** Listed records **

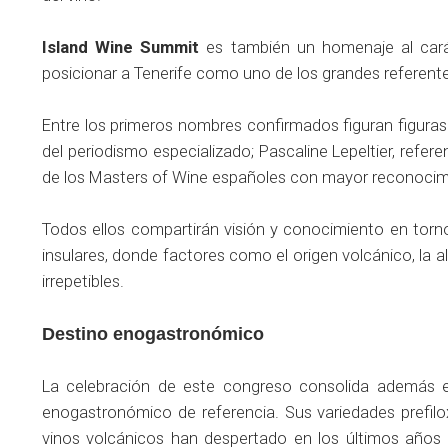
Island Wine Summit
es también un homenaje al carác
posicionar a Tenerife como uno de los grandes referent
Entre los primeros nombres confirmados figuran figura
del periodismo especializado; Pascaline Lepeltier, refer
de los Masters of Wine españoles con mayor reconocimi
Todos ellos compartirán visión y conocimiento en torno
insulares, donde factores como el origen volcánico, la al
irrepetibles.
Destino enogastronómico
La celebración de este congreso consolida además el
enogastronómico de referencia. Sus variedades prefilo
vinos volcánicos han despertado en los últimos años e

** About this task **
Would you write out all of the records exactly, omitting the pictures?

** Reply **
Island Wine Summit
es también un homenaje al carác
posicionar a Tenerife como uno de los grandes referent
Entre los primeros nombres confirmados figuran figura
del periodismo especializado; Pascaline Lepeltier, refer
de los Masters of Wine españoles con mayor reconocimi
Todos ellos compartirán visión y conocimiento en torno
insulares, donde factores como el origen volcánico, la al
irrepetibles.
Destino enogastronómico
La celebración de este congreso consolida además el
enogastronómico de referencia. Sus variedades prefilo
vinos volcánicos han despertado en los últimos años e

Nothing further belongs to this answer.